Another problem involves the administration's hope that Russian forces will participate. U.S. officials want a Russian presence both to assuage the Serbs -- Russia's longtime allies -- and to ease Moscow's fears about a new NATO move into Eastern Europe. But Russia refuses to puts its troops under NATO command.

The Bosnia mission would send U.S. ground troops into historically explosive region that over the past four years has witnessed the worst European bloodshed since World War II.

Members of Congress have voiced concerns both over the risks to U.S. forces and over the kind of peace they would be required to enforce.

"My concern is, if there is an agreement, will it be a permanent peace, or just a pause into which we will send troops to be caught in a cross-fire?" said Arizona Republican Sen. John McCain, a member of the Armed Services Committee and a former Vietnam POW.

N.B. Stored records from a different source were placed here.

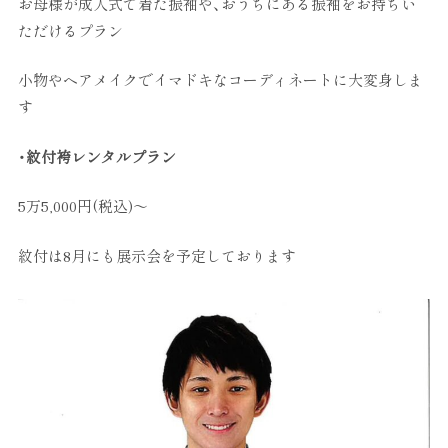
お母様が成人式で着た振袖や、おうちにある振袖をお持ちい
ただけるプラン
小物やヘアメイクでイマドキなコーディネートに大変身しま
す
・紋付袴レンタルプラン
5万5,000円(税込)～
紋付は8月にも展示会を予定しております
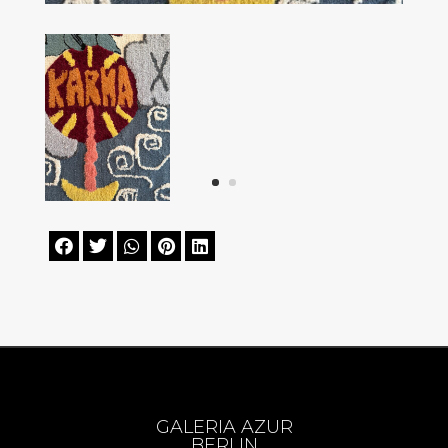





GALERIA AZUR
BERLIN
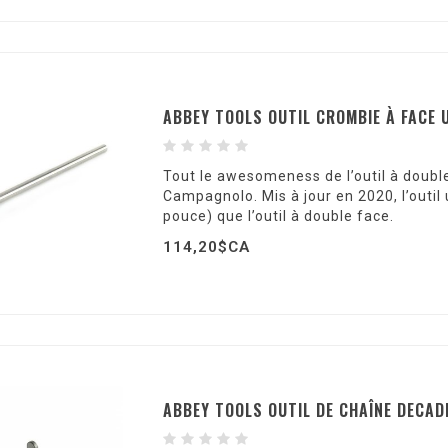
ABBEY TOOLS OUTIL CROMBIE À FACE
Tout le awesomeness de l’outil à doubl
Campagnolo. Mis à jour en 2020, l’outil
pouce) que l’outil à double face.
114,20$CA
ABBEY TOOLS OUTIL DE CHAÎNE DECAD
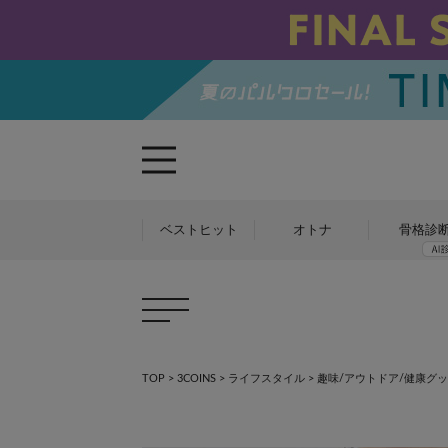
ベストヒット
オトナ
骨格診
TOP
>
3COINS
>
ライフスタイル
>
趣味/アウトドア/健康グ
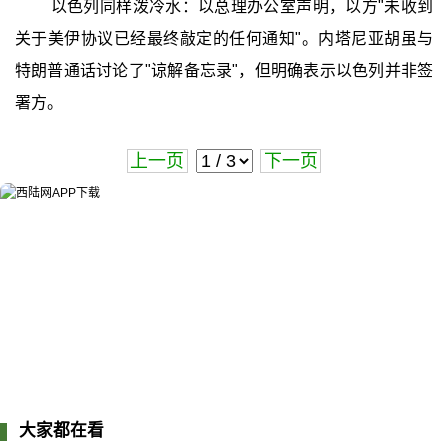
以色列同样泼冷水：以总理办公室声明，以方"未收到
关于美伊协议已经最终敲定的任何通知"。内塔尼亚胡虽与
特朗普通话讨论了"谅解备忘录"，但明确表示以色列并非签
署方。
上一页
下一页
大家都在看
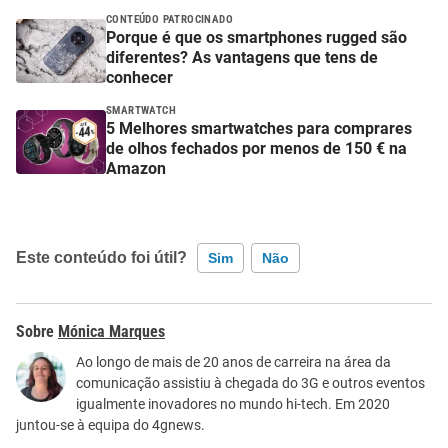
CONTEÚDO PATROCINADO
Porque é que os smartphones rugged são
diferentes? As vantagens que tens de
conhecer
SMARTWATCH
5 Melhores smartwatches para comprares
de olhos fechados por menos de 150 € na
Amazon
Este conteúdo foi útil?
Sim
Não
Este conteúdo contém informação incorreta
Mónica Marques
Este conteúdo não tem a informação que procuro
Ao longo de mais de 20 anos de carreira na área da
comunicação assistiu à chegada do 3G e outros eventos
Outro
igualmente inovadores no mundo hi-tech. Em 2020
juntou-se à equipa do 4gnews.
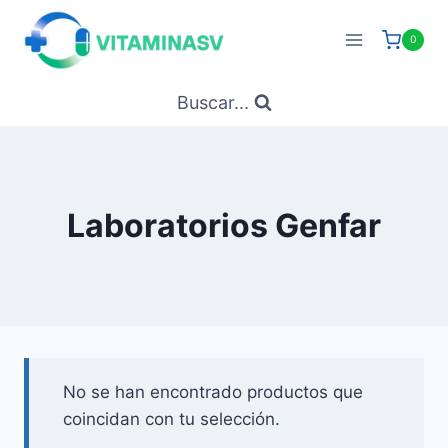
Saltar
al
0
contenido
Buscar...
Laboratorios Genfar
No se han encontrado productos que
coincidan con tu selección.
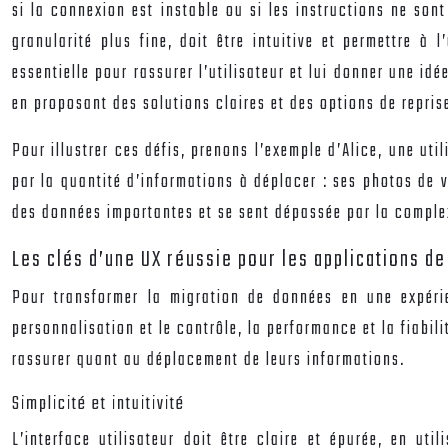
si la connexion est instable ou si les instructions ne son
granularité plus fine, doit être intuitive et permettre à 
essentielle pour rassurer l’utilisateur et lui donner une id
en proposant des solutions claires et des options de reprise
Pour illustrer ces défis, prenons l’exemple d’Alice, une u
par la quantité d’informations à déplacer : ses photos de 
des données importantes et se sent dépassée par la complexi
Les clés d’une UX réussie pour les applications d
Pour transformer la migration de données en une expérienc
personnalisation et le contrôle, la performance et la fiabili
rassurer quant au déplacement de leurs informations.
Simplicité et intuitivité
L’interface utilisateur doit être claire et épurée, en u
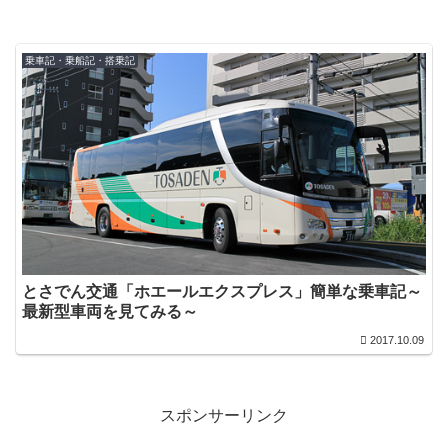
乗車記・乗船記・搭乗記
とさでん交通「ホエールエクスプレス」簡単な乗車記～
最新型車両を見てみる～
2017.10.09
スポンサーリンク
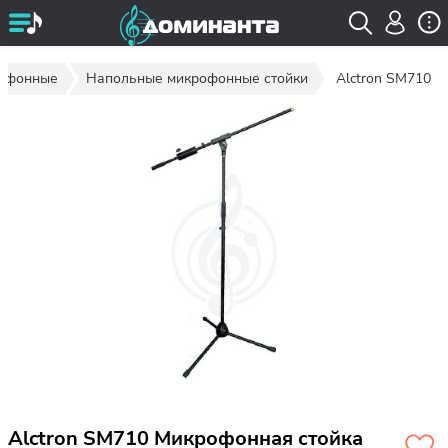
рофонные
Напольные микрофонные стойки
Alctron SM710
Alctron SM710 Микрофонная стойка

As a result of heavy NATO bombing of Serb targets in recent weeks, American troops would be likely targets, he said. "The Serbs know whose side we're on."

Maryland Rep. Steny H. Hoyer, a Democrat who attended yesterday's White House session, predicted that the dispatch of U.S. peacekeepers would win bipartisan support.

He described the discussions as "very useful" and "positive in tone on both sides."

In recent decades, Congress has wrestled with conflicting pressures when confronted with sending U.S. troops overseas. Members insist on having a say in the decision, but often fear taking a vote and being held responsible.

At the same time, they have been reluctant to defy a commander in chief who is intent on using force.

Successive presidents of both parties have refused to accept the constitutionality of the 1973 War Powers Amendment limiting a president's power to send troops into combat. With its power of the purse, Congress can cut off the money needed to keep troops in action, but such a congressional is considered highly unlikely.